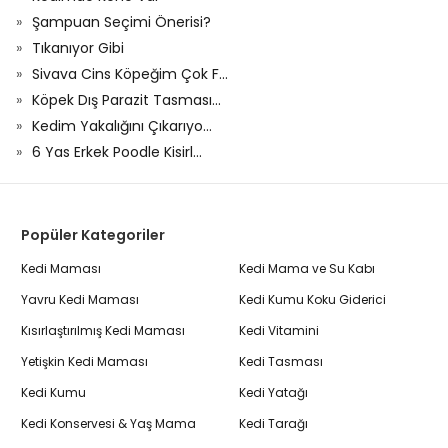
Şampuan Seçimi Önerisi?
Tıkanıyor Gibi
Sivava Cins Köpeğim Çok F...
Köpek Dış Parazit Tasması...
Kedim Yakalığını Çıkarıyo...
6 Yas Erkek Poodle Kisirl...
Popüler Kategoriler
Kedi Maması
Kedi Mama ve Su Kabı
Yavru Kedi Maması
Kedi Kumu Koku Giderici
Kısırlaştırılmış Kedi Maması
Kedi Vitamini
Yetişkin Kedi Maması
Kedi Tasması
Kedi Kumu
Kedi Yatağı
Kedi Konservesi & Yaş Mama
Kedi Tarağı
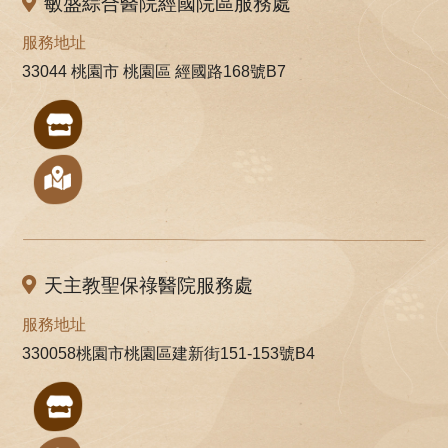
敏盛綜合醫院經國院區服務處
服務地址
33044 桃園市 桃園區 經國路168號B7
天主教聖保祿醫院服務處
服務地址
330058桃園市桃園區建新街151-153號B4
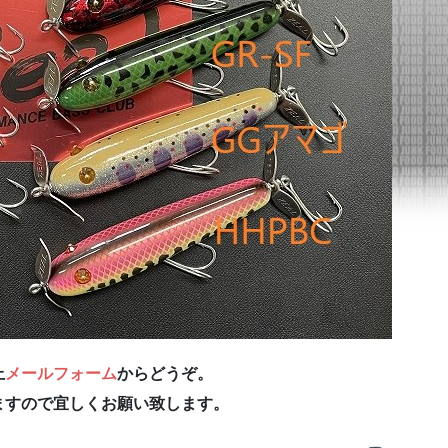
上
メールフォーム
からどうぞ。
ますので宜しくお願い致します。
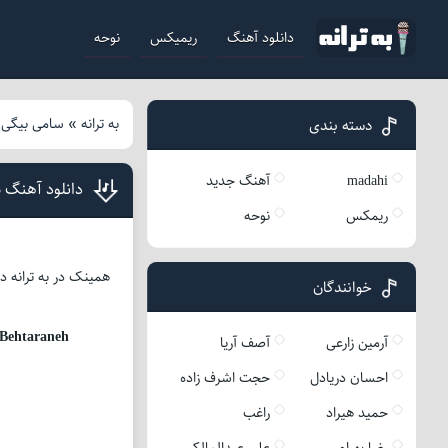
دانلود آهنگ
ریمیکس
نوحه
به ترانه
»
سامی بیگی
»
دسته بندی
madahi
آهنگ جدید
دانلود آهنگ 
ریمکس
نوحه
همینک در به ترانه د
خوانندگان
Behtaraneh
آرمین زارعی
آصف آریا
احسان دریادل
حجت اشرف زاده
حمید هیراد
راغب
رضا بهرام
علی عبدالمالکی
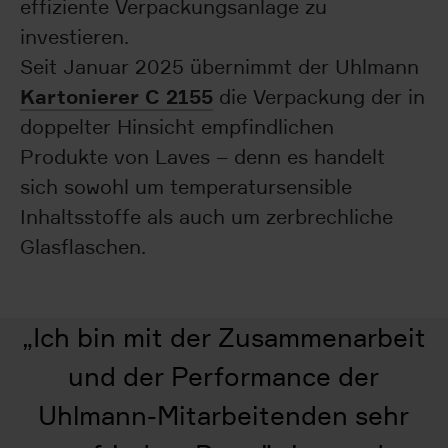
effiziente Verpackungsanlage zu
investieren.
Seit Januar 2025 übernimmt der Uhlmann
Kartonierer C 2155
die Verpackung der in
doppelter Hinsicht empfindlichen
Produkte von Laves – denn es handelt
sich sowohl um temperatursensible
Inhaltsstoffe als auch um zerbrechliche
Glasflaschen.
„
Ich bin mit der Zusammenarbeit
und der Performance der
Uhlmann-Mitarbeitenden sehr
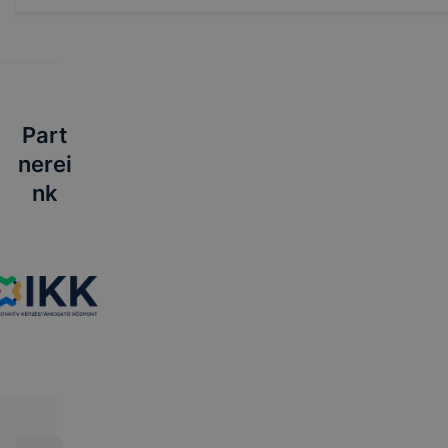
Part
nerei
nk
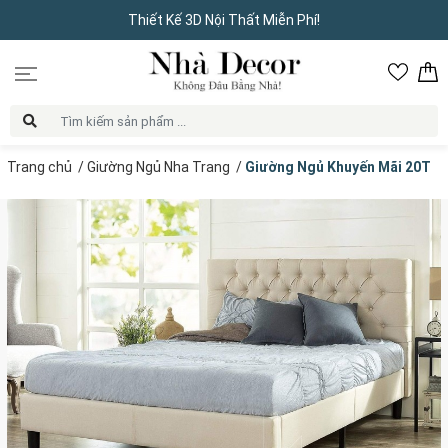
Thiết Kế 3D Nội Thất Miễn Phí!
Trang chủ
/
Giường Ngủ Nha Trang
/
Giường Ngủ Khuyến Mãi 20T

• [Task to carry out]: Give the number of lines in the material above that contain "Giường", with no other words.

• [Answer]: 2